Prompt:
Each line from the one containing "permanente para o labor, sem" to the end of the data must be copied exactly, the first and last included; no other lines and no pictures belong in the copy.

# # # # #

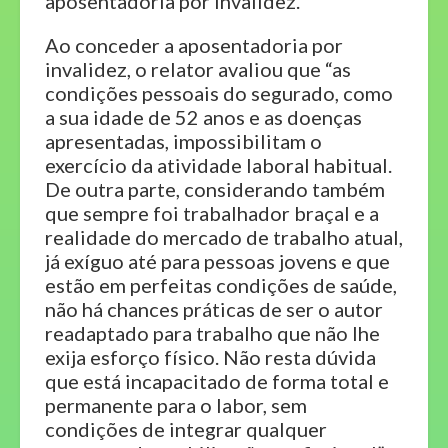
aposentadoria por invalidez.
Ao conceder a aposentadoria por
invalidez, o relator avaliou que “as
condições pessoais do segurado, como
a sua idade de 52 anos e as doenças
apresentadas, impossibilitam o
exercício da atividade laboral habitual.
De outra parte, considerando também
que sempre foi trabalhador braçal e a
realidade do mercado de trabalho atual,
já exíguo até para pessoas jovens e que
estão em perfeitas condições de saúde,
não há chances práticas de ser o autor
readaptado para trabalho que não lhe
exija esforço físico. Não resta dúvida
que está incapacitado de forma total e
permanente para o labor, sem
condições de integrar qualquer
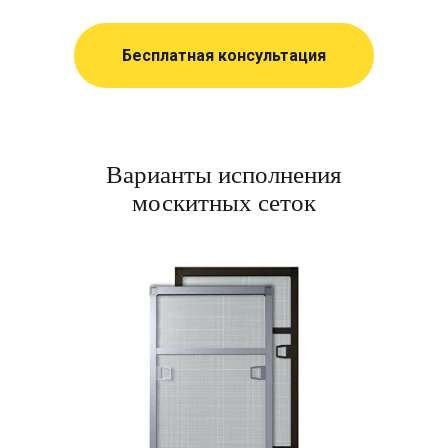
Бесплатная консультация
Варианты исполнения
москитных сеток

# # # # #

Task response:
permanente para o labor, sem
condições de integrar qualquer
Бесплатная консультация
Варианты исполнения
москитных сеток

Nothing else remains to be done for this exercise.